The New York Times obit contains a line that’s representative of the even playing field on which Jackson’s controversies seemed to exist at the time: “Michael Jackson, whose quintessentially American tale of celebrity and excess took him from musical boy wonder to global pop superstar to sad figure haunted by lawsuits, paparazzi and failed plastic surgery….” Though the Times obituary later dedicates multiple paragraphs to the 2003 accusations and eventual trial, the 1993 accusations of child molestation, which, per Jackson, led to his dependency on prescription drugs, received no mention. The sense that there may have been a pattern of behavior does not emerge. Instead, the shock of abuse allegations is left there, on the same plane as his disconcerting penchant for plastic surgery and the documentation of his every unusual move by paparazzi.
These obituaries came from reporters and by and large refrained from grand pronouncements or judgements, as you would expect. Pitchfork’s Mark Richardson, on the other hand, wrote more personally: “The fact that a grown man who suffered such public humiliation in 1993 would still be holding hands and sharing his bed with pubescent boys a decade later, and with cameras rolling, suggested that his judgment was so skewed, virtually anything was possible. Thinking about him, one tended to vacillate between pity and disgust.”
Spin’s Steve Kandell went left in his essay, using Jackson’s problematic legacy as a means to bemoan the boring pop stars of the present: “Iconic pop stars should be weird and unknowable, that’s what we’re paying them for. They shouldn’t be typing their observations into their iPhones 140 characters at a time; they should be shooting their televisions…and sleeping in hyperbaric chambers with well-dressed chimpanzees and possibly, regrettably, kindergartners. Because we cannot. We need them to live lives we’ll never know, lives we shouldn’t know; to be, if not above the law, then certainly beyond the pale.”
Critic Sasha Frere-Jones, writing for the New Yorker’s website, published a piece on June 26 that’s a more personal reflection on the day Jackson died. It contains no mentions of the molestation allegations. Similarly, a remembrance written by Kelefa Sanneh, published in a July issue of the New Yorker, spends little time wondering how his legacy has been warped by the allegations: “If ‘Thriller’ sometimes obscured his lesser achievements, it also upstaged his greatest disasters: despite the noise from the child-molestation scandals, his mutating appearance, and his escalating eccentricity, those nine songs — almost all of which were released as singles — were louder.” Again, like in the New York Times obituary, his controversies exist on the same plane, almost as a single mass of bad.

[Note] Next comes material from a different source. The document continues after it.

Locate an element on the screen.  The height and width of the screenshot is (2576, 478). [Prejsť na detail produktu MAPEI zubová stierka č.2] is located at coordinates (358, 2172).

Vanity Fair covered the allegations and breakdowns doggedly and in real time, in the ‘90s and ‘00s, and as such its coverage of Jackson’s death has a distinctive flavor. One of the first stories it published came from Maureen Orth, who wrote five long, exhaustive features on Jackson, beginning in 1994. (That story’s headline: “Nightmare in Neverland.”) Orth writes, “I believe the aftermath of his death will probably be as messy as his life was.” Even if in the months and early years that followed Jackson’s death, the line would have seemed hyperbolic, or just plain wrong, it’s become the most prescient line in the 20+ stories reviewed for this piece.
When Leaving Neverland airs on Sunday, Maureen Orth will be proved correct, nearly ten years after the fact.